▶ _Problem details_:
Restate word for word the line with "Find <item>spleen</item> and" and all lines after it; please stop only at the end of the listing below.

▶ _Given entries_:
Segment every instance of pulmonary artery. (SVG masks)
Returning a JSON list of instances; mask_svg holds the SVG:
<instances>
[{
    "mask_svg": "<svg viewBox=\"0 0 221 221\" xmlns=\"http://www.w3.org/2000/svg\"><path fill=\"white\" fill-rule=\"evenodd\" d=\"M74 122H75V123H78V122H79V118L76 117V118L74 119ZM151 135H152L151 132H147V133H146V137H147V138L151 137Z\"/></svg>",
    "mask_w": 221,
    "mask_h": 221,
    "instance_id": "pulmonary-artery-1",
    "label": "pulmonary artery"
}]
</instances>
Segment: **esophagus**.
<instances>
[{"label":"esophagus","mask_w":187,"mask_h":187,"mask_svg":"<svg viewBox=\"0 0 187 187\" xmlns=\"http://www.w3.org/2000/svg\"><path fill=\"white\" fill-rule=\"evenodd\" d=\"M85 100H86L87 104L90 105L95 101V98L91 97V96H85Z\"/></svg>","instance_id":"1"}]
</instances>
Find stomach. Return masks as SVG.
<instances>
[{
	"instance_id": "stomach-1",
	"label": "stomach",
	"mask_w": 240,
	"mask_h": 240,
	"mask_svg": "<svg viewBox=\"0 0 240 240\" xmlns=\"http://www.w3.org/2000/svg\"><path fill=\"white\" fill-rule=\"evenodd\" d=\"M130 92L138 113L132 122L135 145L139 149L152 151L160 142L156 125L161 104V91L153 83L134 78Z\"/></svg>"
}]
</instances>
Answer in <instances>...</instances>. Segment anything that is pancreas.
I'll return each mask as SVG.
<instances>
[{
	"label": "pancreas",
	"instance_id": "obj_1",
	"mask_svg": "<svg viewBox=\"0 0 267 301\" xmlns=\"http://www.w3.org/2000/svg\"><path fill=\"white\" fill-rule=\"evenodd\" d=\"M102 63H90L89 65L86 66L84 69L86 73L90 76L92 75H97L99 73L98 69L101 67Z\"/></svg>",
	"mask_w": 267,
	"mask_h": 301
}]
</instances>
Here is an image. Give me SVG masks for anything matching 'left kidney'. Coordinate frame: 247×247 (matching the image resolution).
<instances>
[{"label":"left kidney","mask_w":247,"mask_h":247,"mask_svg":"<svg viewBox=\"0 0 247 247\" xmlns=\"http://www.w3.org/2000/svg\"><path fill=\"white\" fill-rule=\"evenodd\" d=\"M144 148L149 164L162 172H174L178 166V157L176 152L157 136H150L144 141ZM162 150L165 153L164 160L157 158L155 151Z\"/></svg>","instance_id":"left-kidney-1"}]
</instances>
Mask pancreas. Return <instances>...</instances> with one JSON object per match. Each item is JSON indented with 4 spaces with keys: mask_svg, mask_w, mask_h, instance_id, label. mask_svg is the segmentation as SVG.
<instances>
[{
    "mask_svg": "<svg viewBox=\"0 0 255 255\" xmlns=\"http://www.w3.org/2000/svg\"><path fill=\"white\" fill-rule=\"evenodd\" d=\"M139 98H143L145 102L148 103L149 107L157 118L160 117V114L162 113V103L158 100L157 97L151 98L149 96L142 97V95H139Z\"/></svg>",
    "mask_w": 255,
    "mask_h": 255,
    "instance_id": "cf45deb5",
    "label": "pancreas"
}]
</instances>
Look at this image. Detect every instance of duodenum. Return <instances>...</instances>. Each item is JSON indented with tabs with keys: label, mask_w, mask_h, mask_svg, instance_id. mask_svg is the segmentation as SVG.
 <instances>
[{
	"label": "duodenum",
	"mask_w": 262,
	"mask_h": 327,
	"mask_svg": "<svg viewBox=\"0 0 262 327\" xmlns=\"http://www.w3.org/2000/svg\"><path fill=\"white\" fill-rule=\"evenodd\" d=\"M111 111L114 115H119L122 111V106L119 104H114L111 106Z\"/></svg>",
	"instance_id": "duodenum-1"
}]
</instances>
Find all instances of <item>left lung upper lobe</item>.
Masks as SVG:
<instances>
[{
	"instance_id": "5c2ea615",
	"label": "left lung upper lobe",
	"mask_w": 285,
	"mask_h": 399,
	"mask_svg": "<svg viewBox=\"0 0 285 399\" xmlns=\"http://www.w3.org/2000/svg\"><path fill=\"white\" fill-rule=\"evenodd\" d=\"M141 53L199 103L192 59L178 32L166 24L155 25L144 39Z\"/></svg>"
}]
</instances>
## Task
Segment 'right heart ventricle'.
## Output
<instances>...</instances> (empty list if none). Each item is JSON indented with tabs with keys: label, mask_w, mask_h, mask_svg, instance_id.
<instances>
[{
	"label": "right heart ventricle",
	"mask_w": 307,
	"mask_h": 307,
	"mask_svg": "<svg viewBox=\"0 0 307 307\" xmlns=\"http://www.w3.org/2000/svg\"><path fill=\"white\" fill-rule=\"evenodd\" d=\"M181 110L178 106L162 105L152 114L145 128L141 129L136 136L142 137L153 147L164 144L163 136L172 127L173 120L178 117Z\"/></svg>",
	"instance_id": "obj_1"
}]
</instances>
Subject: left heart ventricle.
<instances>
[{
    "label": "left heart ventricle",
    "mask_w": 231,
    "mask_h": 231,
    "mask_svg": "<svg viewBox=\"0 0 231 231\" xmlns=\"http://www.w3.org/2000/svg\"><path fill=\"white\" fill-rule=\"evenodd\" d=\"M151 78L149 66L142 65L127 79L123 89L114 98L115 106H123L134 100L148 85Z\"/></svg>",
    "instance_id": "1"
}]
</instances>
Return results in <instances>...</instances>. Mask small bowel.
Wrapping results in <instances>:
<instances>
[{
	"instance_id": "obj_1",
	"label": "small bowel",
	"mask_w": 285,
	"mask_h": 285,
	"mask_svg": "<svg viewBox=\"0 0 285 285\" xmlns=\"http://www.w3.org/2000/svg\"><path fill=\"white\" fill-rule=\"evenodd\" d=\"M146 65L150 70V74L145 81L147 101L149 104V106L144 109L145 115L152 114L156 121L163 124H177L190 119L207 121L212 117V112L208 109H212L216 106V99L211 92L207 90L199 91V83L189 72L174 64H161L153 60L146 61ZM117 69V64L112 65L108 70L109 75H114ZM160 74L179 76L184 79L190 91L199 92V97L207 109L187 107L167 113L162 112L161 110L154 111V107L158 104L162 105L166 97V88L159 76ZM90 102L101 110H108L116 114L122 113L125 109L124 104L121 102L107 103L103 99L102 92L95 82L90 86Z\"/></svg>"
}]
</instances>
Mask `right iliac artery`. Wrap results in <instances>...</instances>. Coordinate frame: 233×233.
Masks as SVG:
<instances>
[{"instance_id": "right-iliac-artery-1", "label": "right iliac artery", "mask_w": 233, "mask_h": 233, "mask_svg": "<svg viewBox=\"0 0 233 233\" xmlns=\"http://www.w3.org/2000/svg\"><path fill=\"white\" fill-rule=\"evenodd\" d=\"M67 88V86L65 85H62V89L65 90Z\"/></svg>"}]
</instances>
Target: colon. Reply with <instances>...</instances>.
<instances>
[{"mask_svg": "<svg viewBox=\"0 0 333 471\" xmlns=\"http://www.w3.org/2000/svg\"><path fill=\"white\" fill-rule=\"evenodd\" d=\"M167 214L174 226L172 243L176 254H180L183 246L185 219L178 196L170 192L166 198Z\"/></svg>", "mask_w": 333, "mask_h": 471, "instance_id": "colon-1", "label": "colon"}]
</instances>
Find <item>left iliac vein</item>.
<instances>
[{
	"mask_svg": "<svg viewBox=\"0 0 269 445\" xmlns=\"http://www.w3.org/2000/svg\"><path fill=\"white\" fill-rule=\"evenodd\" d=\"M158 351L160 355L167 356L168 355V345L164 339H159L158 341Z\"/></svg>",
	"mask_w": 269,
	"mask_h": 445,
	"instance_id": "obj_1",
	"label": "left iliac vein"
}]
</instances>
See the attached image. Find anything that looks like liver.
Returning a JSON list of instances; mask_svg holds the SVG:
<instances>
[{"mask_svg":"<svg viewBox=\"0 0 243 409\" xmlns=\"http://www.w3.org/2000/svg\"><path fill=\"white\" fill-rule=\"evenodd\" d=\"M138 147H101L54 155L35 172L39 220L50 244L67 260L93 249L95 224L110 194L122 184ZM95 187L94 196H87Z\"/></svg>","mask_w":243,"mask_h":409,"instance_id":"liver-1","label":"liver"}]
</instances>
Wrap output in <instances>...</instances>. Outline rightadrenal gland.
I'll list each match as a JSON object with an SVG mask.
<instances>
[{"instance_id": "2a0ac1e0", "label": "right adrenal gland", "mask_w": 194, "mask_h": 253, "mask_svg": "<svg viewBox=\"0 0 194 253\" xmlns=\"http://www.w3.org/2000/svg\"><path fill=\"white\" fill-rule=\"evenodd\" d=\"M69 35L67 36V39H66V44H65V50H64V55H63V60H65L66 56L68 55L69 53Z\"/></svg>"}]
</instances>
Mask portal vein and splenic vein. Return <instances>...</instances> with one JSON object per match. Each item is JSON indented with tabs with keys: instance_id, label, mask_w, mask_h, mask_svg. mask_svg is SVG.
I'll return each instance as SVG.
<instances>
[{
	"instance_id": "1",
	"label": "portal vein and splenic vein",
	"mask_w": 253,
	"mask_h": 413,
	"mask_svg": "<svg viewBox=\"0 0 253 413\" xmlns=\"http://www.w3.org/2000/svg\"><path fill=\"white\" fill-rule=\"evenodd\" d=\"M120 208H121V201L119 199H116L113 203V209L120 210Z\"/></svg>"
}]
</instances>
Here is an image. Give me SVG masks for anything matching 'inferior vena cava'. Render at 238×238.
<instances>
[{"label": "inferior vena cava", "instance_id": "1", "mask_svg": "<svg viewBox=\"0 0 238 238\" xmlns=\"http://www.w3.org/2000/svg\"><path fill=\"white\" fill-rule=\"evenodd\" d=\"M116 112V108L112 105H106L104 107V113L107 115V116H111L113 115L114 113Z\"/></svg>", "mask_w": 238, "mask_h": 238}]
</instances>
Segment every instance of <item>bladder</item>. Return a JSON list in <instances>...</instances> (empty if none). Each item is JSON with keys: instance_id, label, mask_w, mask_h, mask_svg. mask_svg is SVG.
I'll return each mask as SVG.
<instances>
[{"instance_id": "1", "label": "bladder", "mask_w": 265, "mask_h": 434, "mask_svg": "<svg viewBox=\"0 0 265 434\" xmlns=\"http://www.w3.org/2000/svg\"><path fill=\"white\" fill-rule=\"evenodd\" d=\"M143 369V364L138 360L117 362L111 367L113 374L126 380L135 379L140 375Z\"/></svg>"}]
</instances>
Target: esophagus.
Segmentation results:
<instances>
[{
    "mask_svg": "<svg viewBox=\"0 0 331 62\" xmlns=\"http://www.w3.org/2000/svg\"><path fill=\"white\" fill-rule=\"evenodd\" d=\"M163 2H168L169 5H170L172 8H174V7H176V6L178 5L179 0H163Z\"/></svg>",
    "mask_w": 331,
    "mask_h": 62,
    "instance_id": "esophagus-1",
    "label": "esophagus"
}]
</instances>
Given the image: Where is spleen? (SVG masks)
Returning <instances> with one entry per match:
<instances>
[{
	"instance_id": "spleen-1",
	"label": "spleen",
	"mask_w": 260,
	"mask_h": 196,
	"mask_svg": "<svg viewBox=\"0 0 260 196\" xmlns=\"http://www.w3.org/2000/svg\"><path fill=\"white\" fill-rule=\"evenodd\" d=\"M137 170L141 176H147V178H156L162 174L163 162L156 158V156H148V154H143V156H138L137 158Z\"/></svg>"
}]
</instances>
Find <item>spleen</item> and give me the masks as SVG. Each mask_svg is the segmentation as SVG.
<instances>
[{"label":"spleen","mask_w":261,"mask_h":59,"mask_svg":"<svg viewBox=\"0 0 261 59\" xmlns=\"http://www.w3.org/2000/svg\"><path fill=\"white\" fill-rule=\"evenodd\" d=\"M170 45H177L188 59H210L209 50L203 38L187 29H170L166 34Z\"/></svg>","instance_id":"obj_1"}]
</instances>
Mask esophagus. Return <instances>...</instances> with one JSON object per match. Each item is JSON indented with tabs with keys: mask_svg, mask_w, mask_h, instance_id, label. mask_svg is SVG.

▶ _Task response_:
Find <item>spleen</item> and give me the masks as SVG. Each mask_svg is the segmentation as SVG.
<instances>
[{"label":"spleen","mask_w":261,"mask_h":59,"mask_svg":"<svg viewBox=\"0 0 261 59\" xmlns=\"http://www.w3.org/2000/svg\"><path fill=\"white\" fill-rule=\"evenodd\" d=\"M170 45H177L188 59H210L209 50L203 38L187 29H170L166 34Z\"/></svg>","instance_id":"obj_1"}]
</instances>
Mask esophagus. Return <instances>...</instances> with one JSON object per match. Each item is JSON indented with tabs with keys: mask_svg, mask_w, mask_h, instance_id, label. mask_svg is SVG.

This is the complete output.